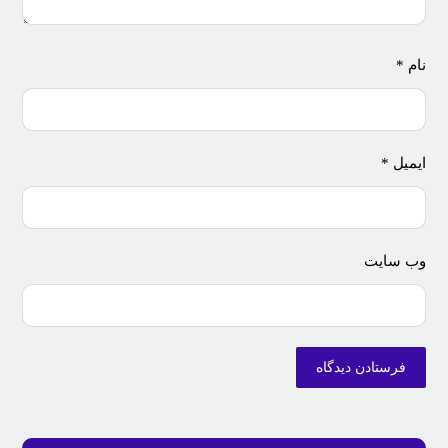
نام
*
ایمیل
*
وب‌ سایت
فرستادن دیدگاه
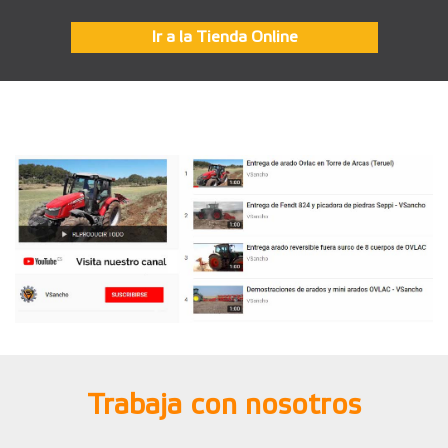
Ir a la Tienda Online
Trabaja con nosotros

▸ Task directions
Copy out each record shown above without alteration, skipping any picture.

▸ Response for this exercise
نام
*
ایمیل
*
وب‌ سایت
فرستادن دیدگاه
Ir a la Tienda Online
Trabaja con nosotros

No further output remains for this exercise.